How about a nice BMW dealer?
Lest we dwell too long on that quaint image, I should point out that the Village wants to seize Lorenz's property and force him out so they can put in a business more in keeping with their dreams of grandeur, such as the inevitable Williams-Sonoma found in every downtown on the North Shore.
"I find it very disturbing that my building can stay but my 150-plus year old business must go," Lorenz said. "Something is very, very wrong in Northbrook."
Not to single out Northbrook. People who run village boards are usually the type who think asphalting over cobblestones is progress. The town I grew up in, Berea, Ohio, demolished half its downtown to put up an outdoor mall of small, linked storefronts that seemed very retro chic in 1976. Ten years later, it was completely empty, and they ended up filling it with a senior citizen center. Nothing quite sparks up a downtown like an old-age home.
That's why small towns shouldn't engage in social engineering. They screw it up, kicking out the 153-year-old repair shop and ending up stuck with an empty building.
But I didn't want to carp today. Not with the fine July 4 weekend on tap. Did I say that the parade passes a block from our house? Let's save condemning those mini-Norman chateaus my fellow villagers insist on jamming between 1950s split-levels for another day.

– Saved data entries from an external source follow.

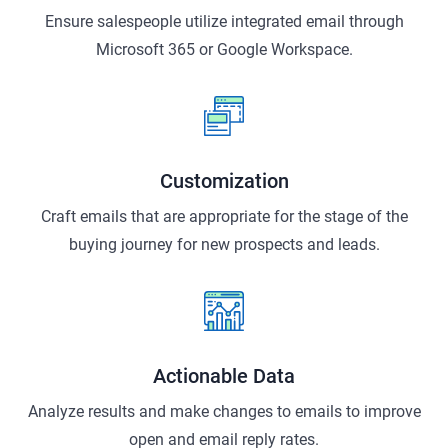
Ensure salespeople utilize integrated email through
Microsoft 365 or Google Workspace.
Customization
Craft emails that are appropriate for the stage of the
buying journey for new prospects and leads.
Actionable Data
Analyze results and make changes to emails to improve
open and email reply rates.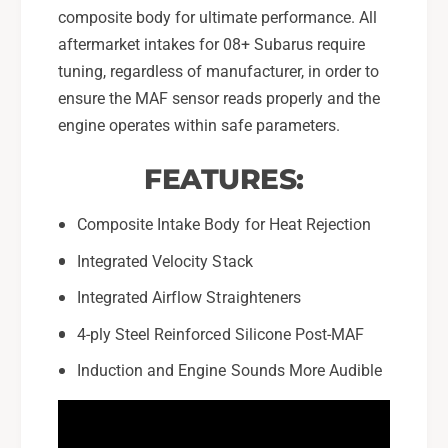
composite body for ultimate performance. All
aftermarket intakes for 08+ Subarus require
tuning, regardless of manufacturer, in order to
ensure the MAF sensor reads properly and the
engine operates within safe parameters.
FEATURES:
Composite Intake Body for Heat Rejection
Integrated Velocity Stack
Integrated Airflow Straighteners
4-ply Steel Reinforced Silicone Post-MAF
Induction and Engine Sounds More Audible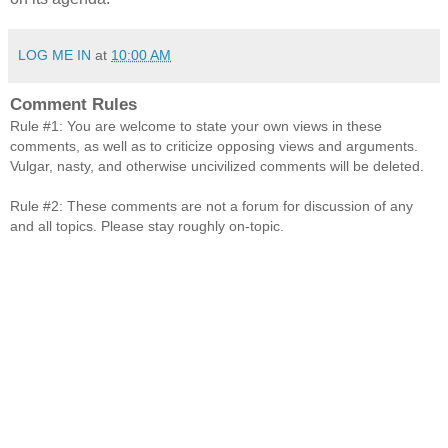
LOG ME IN
at
10:00 AM
Comment Rules
Rule #1: You are welcome to state your own views in these
comments, as well as to criticize opposing views and arguments.
Vulgar, nasty, and otherwise uncivilized comments will be deleted.
Rule #2: These comments are not a forum for discussion of any
and all topics. Please stay roughly on-topic.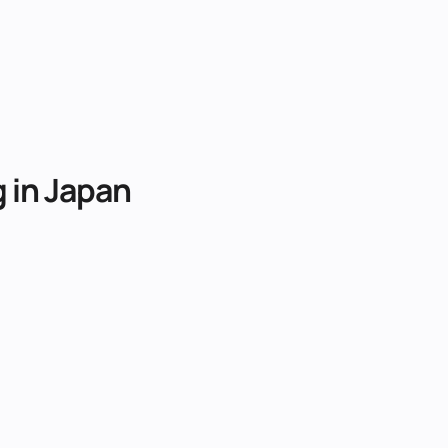
g
in
Japan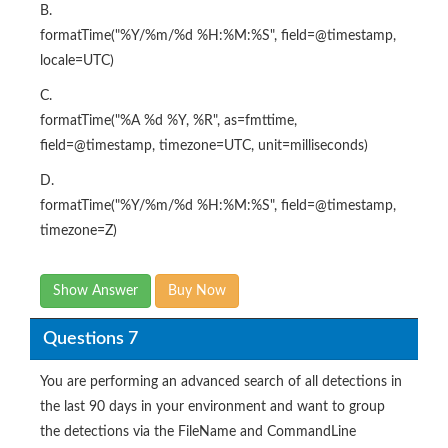
B.
formatTime("%Y/%m/%d %H:%M:%S", field=@timestamp,
locale=UTC)
C.
formatTime("%A %d %Y, %R", as=fmttime,
field=@timestamp, timezone=UTC, unit=milliseconds)
D.
formatTime("%Y/%m/%d %H:%M:%S", field=@timestamp,
timezone=Z)
Show Answer
Buy Now
Questions 7
You are performing an advanced search of all detections in
the last 90 days in your environment and want to group
the detections via the FileName and CommandLine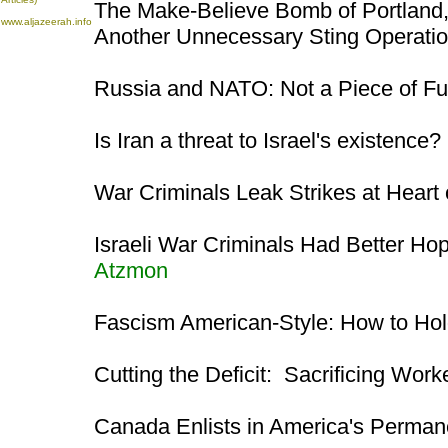
The Make-Believe Bomb of Portland,
www.aljazeerah.info
Another Unnecessary Sting Operati
Russia and NATO: Not a Piece of Fu
Is Iran a threat to Israel's existence?
War Criminals Leak Strikes at Heart 
Israeli War Criminals Had Better Ho
Atzmon
Fascism American-Style: How to Ho
Cutting the Deficit: Sacrificing Wor
Canada Enlists in America's Perman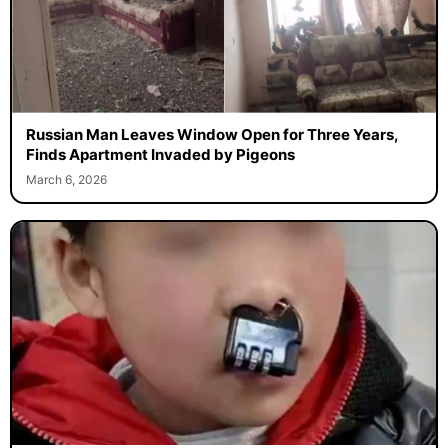
Russian Man Leaves Window Open for Three Years,
Finds Apartment Invaded by Pigeons
March 6, 2026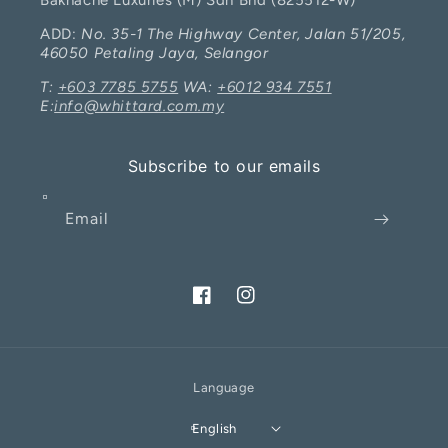
Bakhache Luxuries (M) Sdn Bhd (825512-W)
ADD:
No. 35-1 The Highway Center, Jalan 51/205,
46050 Petaling Jaya, Selangor
T:
+603 7785 5755
WA:
+6012 934 7551
E:
info@whittard.com.my
Subscribe to our emails
Email
Facebook
Instagram
Language
I will be back soon
English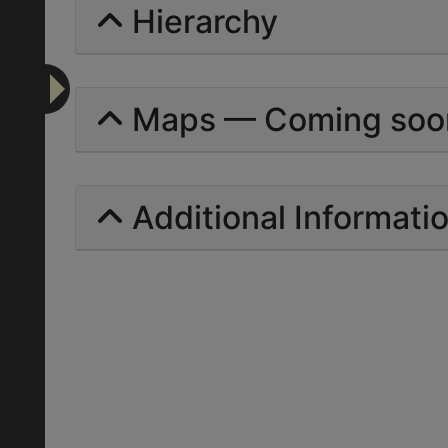
Hierarchy
Maps — Coming soo
Additional Informati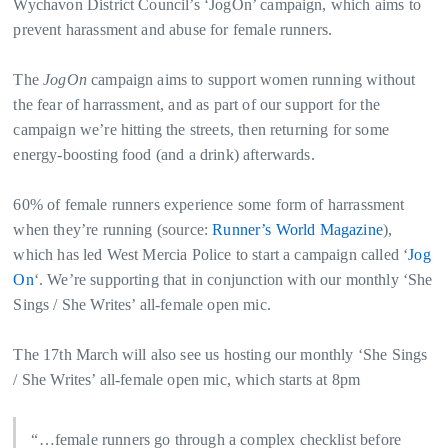
Wychavon District Council’s ‘JogOn’ campaign, which aims to
prevent harassment and abuse for female runners.
The
JogOn
campaign aims to support women running without
the fear of harrassment, and as part of our support for the
campaign we’re hitting the streets, then returning for some
energy-boosting food (and a drink) afterwards.
60% of female runners experience some form of harrassment
when they’re running (source:
Runner’s World Magazine
),
which has led West Mercia Police to start a campaign called ‘
Jog
On
‘. We’re supporting that in conjunction with our monthly ‘She
Sings / She Writes’ all-female open mic.
The 17th March will also see us hosting our monthly ‘She Sings
/ She Writes’ all-female open mic, which starts at 8pm
“…female runners go through a complex checklist before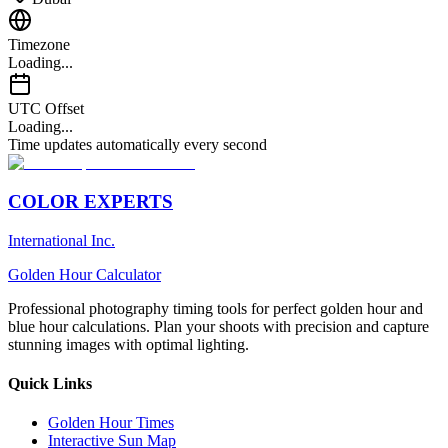
Timezone
Loading...
UTC Offset
Loading...
Time updates automatically every second
COLOR EXPERTS
International Inc.
Golden Hour Calculator
Professional photography timing tools for perfect golden hour and
blue hour calculations. Plan your shoots with precision and capture
stunning images with optimal lighting.
Quick Links
Golden Hour Times
Interactive Sun Map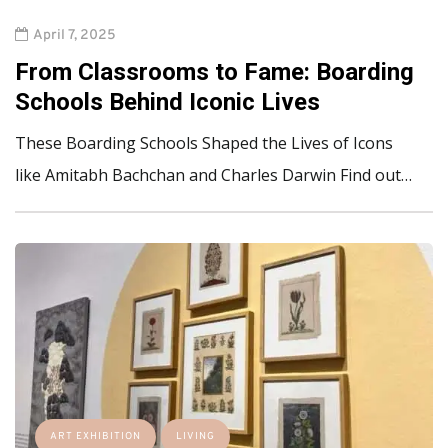
April 7, 2025
From Classrooms to Fame: Boarding
Schools Behind Iconic Lives
These Boarding Schools Shaped the Lives of Icons
like Amitabh Bachchan and Charles Darwin Find out…
ART EXHIBITION
LIVING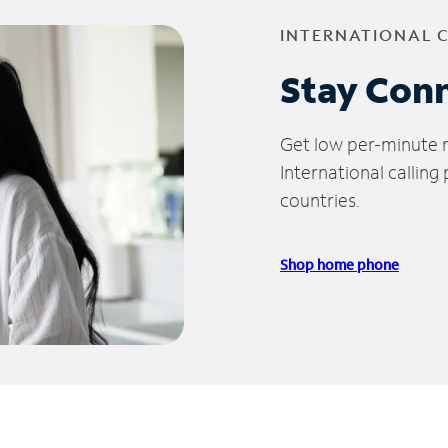
INTERNATIONAL 
Stay Con
Get low per-minute ra
International calling
countries.
Shop home phone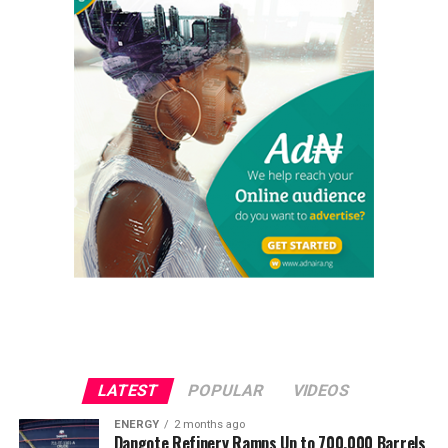
LATEST
POPULAR
VIDEOS
ENERGY
2 months ago
Dangote Refinery Ramps Up to 700,000 Barrels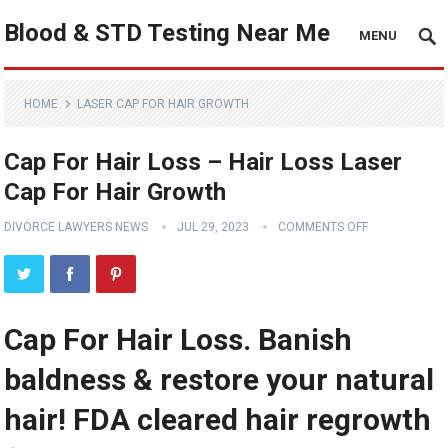
Blood & STD Testing Near Me
MENU
HOME
LASER CAP FOR HAIR GROWTH
Cap For Hair Loss – Hair Loss Laser
Cap For Hair Growth
DIVORCE LAWYERS NEWS
JUL 29, 2023
COMMENTS OFF
Cap For Hair Loss. Banish
baldness & restore your natural
hair! FDA cleared hair regrowth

I'd rather tell you that next month's "Northbrook Days" holds a bachelor auction, and if that isn't something out of "Oklahoma," here is the small print from the sign-up form: "I agree to participate in the Northbrook Days Bachelor Auction by fulfilling my obligation to attend the agreed upon dinner date and represent the organization in an appropriate and gentlemanly manner."
'Take your hands off me!'
Isn't that sweet? Or maybe my mind has been addled by too much time breathing the trackside air in Union Station. I suppose you could view the small print as evidence that Northbrook is concerned about being confronted by weeping, despoiled bachelorettes holding them legally culpable for their hellish evenings spent fending off the advances of some guy they bought at a charity auction.
No, let's not think that way. People here can be truly nice. The teachers at my kids' school —they're incredible. It's like they're in a cult or something. I remember the teachers when I was growing up — a grim gang of sourpusses, their clawlike hands digging into my shoulder as they glared at me, mouths twisted into these sneers of gleeful, acid, contempt.
"Your son . . ." Mrs. Southam, my fifth-grade teacher, told my mother, "will never amount to anything."
I probably shouldn't go into detail about Northbrook's Greenbriar Elementary School, because Chicago parents, whose kids are bravely blowing the asbestos dust off their moldy 1950s science texts, will feel bad. And every aspect is so off the charts you'll think that I'm making it up. The classrooms have 20 kids, tops, and because no teacher can be expected to handle that mob on her own, they all have assistants. Every day the kids come home with their backpacks stuffed with memos and newsletters and updates. Teachers send home poems of welcome and reassurance to soften the beginning of the school year. They have the kids construct homemade gifts for all major holidays and prepare scrapbooks of each child's year in class. The books are bound. The school has more special days on its calendar than the Catholic Church — science fairs and carnivals and concerts and open houses.
So life is good. And whatever the problems, from a zealous village board to the bog in Iraq, they shouldn't dampen the Fourth. Just because a place has issues doesn't mean you can't love it.